Today is the 70th anniversary of the darkest day in contemporary French history. What to say about it that hasn’t already been said? Probably a lot, in fact. One may repeat that the Nazis could have never carried out the operation without the willing collaboration of the French state. If René Bousquet et al had refused the German requisition orders, the deportations would have likely never happened.
The French police and SS, hand in hand.
Drancy.
Beaune-la-Rolande.
Pithiviers.
Deportation.
Auschwitz-Birkenau.
A not bad feature-length film on the Rafle du Vél’ d’Hiv, ‘La Rafle‘, came out two years ago but has inexplicably not opened in the US. The DVD (subtitled) may be obtained via Amazon Canada and UK.
The best books in English on the general subject are by Susan Zuccotti and Michael Marrus & Robert Paxton.
Arun, not trying to minimize the horror of that day, but shouldn’t you mention that the French had promised to arrest 23,000 foreign Jews, but only around 13,000 were caught in the “rafle”. The Germans were furious. Why do you think so many escaped?
If I were forced to offer a guess for this outcome, I would say it was because « travail, famille, patrie » has never appealed to more than about 20 percent of the French. A powerful, well-connected and highly vocal minority but always a distinct minority.
Pétain had the support of far more than 20% of the French, and particularly in Vichy’s first two years.
I’m not sure about the Germans being furious. I’ll have to look this one up. It was indeed the case that some of the Paris policemen showed a lack of zeal in carrying out the roundup – and that this may explain the shortfall, as it were –, but that fact remains that the French state carried out the operation (and insisted on including children, which the Germans initially did not want).
The fact remains indeed.
[…] UPDATE: For some book and film recommendations and further views on the event read this blog post […]

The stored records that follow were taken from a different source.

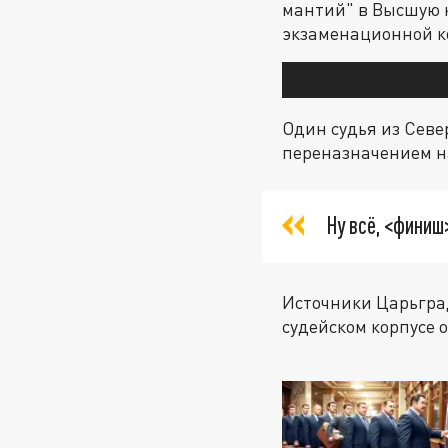
мантий" в Высшую 
экзаменационной ко
Один судья из Севе
переназначением на
Ну всё, <финиш
Источники Царьград
судейском корпусе 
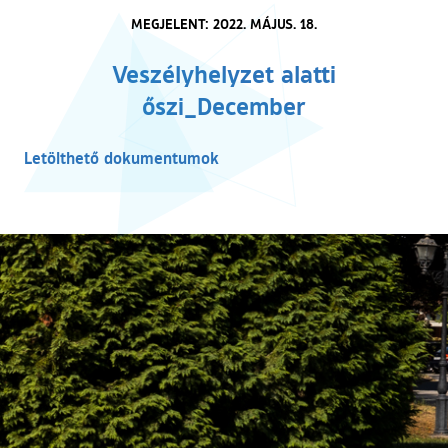
MEGJELENT: 2022. MÁJUS. 18.
Veszélyhelyzet alatti
őszi_December
Letölthető dokumentumok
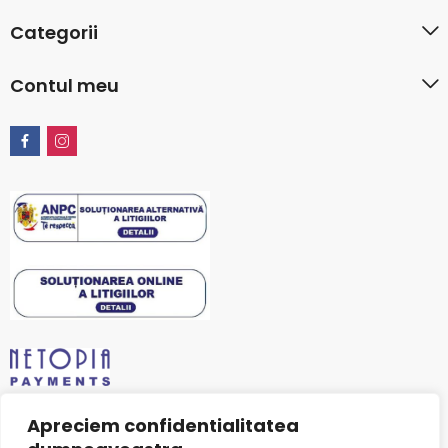
Categorii
Contul meu
Apreciem confidentialitatea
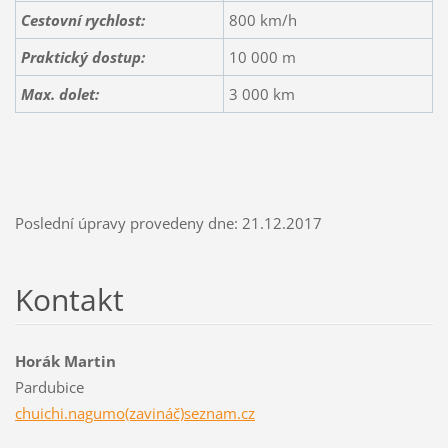
Cestovní rychlost:
800 km/h
Praktický dostup:
10 000 m
Max. dolet
:
3 000 km
Poslední úpravy provedeny dne: 21.12.2017
Kontakt
Horák Martin
Pardubice
chuichi.nagumo(zavináč)seznam.cz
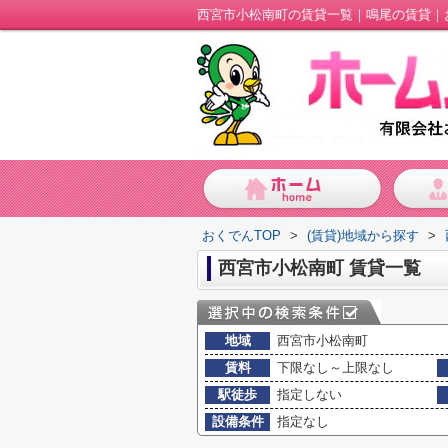
西宮市小松南町の賃貸一覧｜鳴尾の賃貸｜
おくでんTOP
>
(賃貸)地域から探す
>
西宮市小松南町 賃貸一覧
地域
西宮市小松南町
賃料
下限なし～上限なし
駅徒歩
指定しない
設備条件
指定なし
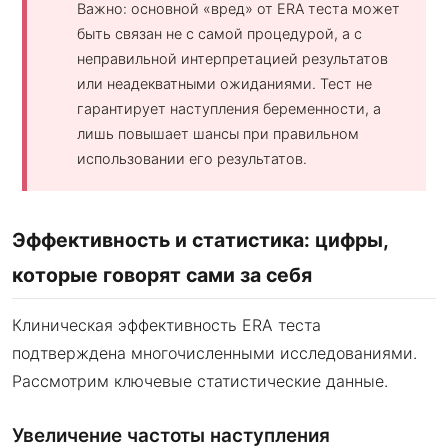
Важно: основной «вред» от ERA теста может
быть связан не с самой процедурой, а с
неправильной интерпретацией результатов
или неадекватными ожиданиями. Тест не
гарантирует наступления беременности, а
лишь повышает шансы при правильном
использовании его результатов.
Эффективность и статистика: цифры,
которые говорят сами за себя
Клиническая эффективность ERA теста
подтверждена многочисленными исследованиями.
Рассмотрим ключевые статистические данные.
Увеличение частоты наступления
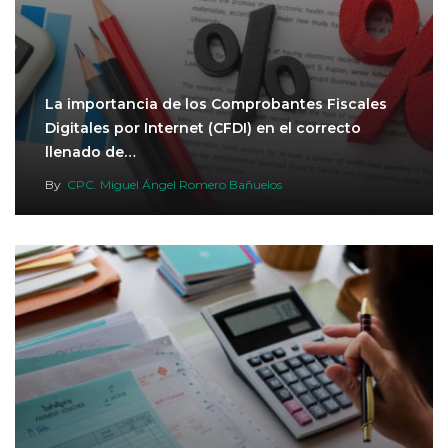
La importancia de los Comprobantes Fiscales
Digitales por Internet (CFDI) en el correcto
llenado de…
By
CPC. Miguel Ángel Romero Bañuelos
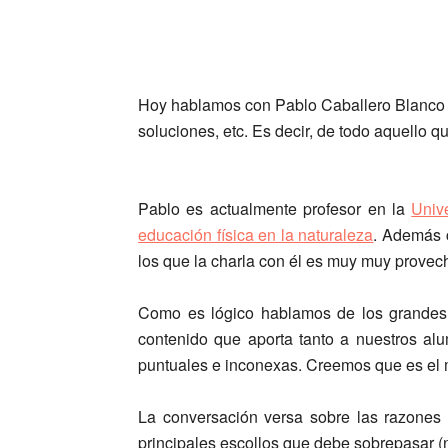
Hoy hablamos con Pablo Caballero Blanco ac
soluciones, etc. Es decir, de todo aquello 
Pablo es actualmente profesor en la
Univ
educación física en la naturaleza
. Además 
los que la charla con él es muy muy provec
Como es lógico hablamos de los grandes 
contenido que aporta tanto a nuestros al
puntuales e inconexas. Creemos que es el m
La conversación versa sobre las razones 
principales escollos que debe sobrepasar (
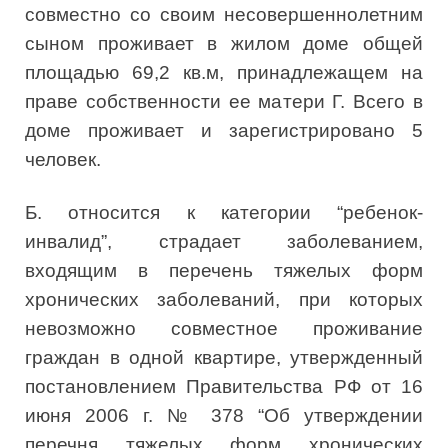
совместно со своим несовершеннолетним
сыном проживает в жилом доме общей
площадью 69,2 кв.м, принадлежащем на
праве собственности ее матери Г. Всего в
доме проживает и зарегистрировано 5
человек.
Б. относится к категории “ребенок-
инвалид”, страдает заболеванием,
входящим в перечень тяжелых форм
хронических заболеваний, при которых
невозможно совместное проживание
граждан в одной квартире, утвержденный
постановлением Правительства РФ от 16
июня 2006 г. № 378 “Об утверждении
перечня тяжелых форм хронических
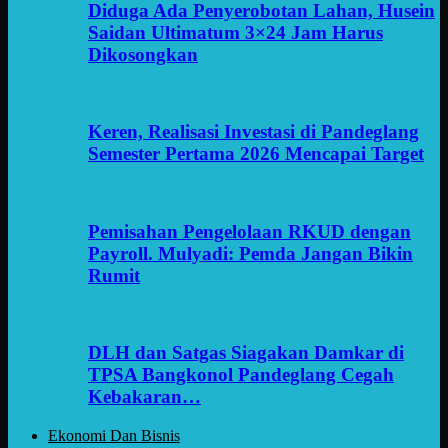
Diduga Ada Penyerobotan Lahan, Husein
Saidan Ultimatum 3×24 Jam Harus
Dikosongkan
Keren, Realisasi Investasi di Pandeglang
Semester Pertama 2026 Mencapai Target
Pemisahan Pengelolaan RKUD dengan
Payroll. Mulyadi: Pemda Jangan Bikin
Rumit
DLH dan Satgas Siagakan Damkar di
TPSA Bangkonol Pandeglang Cegah
Kebakaran…
Ekonomi Dan Bisnis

[…] (the English translation of Hollande’s speech is here; my blog post on the anniversary is here). And this past Wednesday, on the 51st anniversary of the sinister events of the evening of October […]
Indeed, the wife of my cousin were warned by a French police office whose sister and parents were friends, She and their son and daughter were sheltered along with a few similar Jewish families in a farm village. My cousin, however was arrested by French police, held in Belgium and dispatched to and at Auschwitz.
At war’s end, the two children joined reltives in the States. The mother, however was refused entry for five years before being admitted to the U.S.
The son, now in his mid 80’s, survives.